:: PROVIDED RECORDS ::

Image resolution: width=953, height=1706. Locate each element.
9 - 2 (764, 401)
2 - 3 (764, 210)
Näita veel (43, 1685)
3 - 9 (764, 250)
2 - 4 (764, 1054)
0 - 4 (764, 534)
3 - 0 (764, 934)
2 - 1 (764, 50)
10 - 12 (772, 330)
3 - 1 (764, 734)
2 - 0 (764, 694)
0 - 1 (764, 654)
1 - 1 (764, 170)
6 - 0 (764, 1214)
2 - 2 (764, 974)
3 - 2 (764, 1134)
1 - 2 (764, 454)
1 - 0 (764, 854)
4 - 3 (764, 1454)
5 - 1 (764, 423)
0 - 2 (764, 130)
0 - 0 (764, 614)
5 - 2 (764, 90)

:::

__EXERCISE INSTRUCTIONS__.
The records above must be written out again exactly.

__EXERCISE SOLUTION__.
Image resolution: width=953, height=1706. Locate each element.
9 - 2 (764, 401)
2 - 3 (764, 210)
Näita veel (43, 1685)
3 - 9 (764, 250)
2 - 4 (764, 1054)
0 - 4 (764, 534)
3 - 0 (764, 934)
2 - 1 (764, 50)
10 - 12 (772, 330)
3 - 1 (764, 734)
2 - 0 (764, 694)
0 - 1 (764, 654)
1 - 1 (764, 170)
6 - 0 (764, 1214)
2 - 2 (764, 974)
3 - 2 (764, 1134)
1 - 2 (764, 454)
1 - 0 (764, 854)
4 - 3 (764, 1454)
5 - 1 (764, 423)
0 - 2 (764, 130)
0 - 0 (764, 614)
5 - 2 (764, 90)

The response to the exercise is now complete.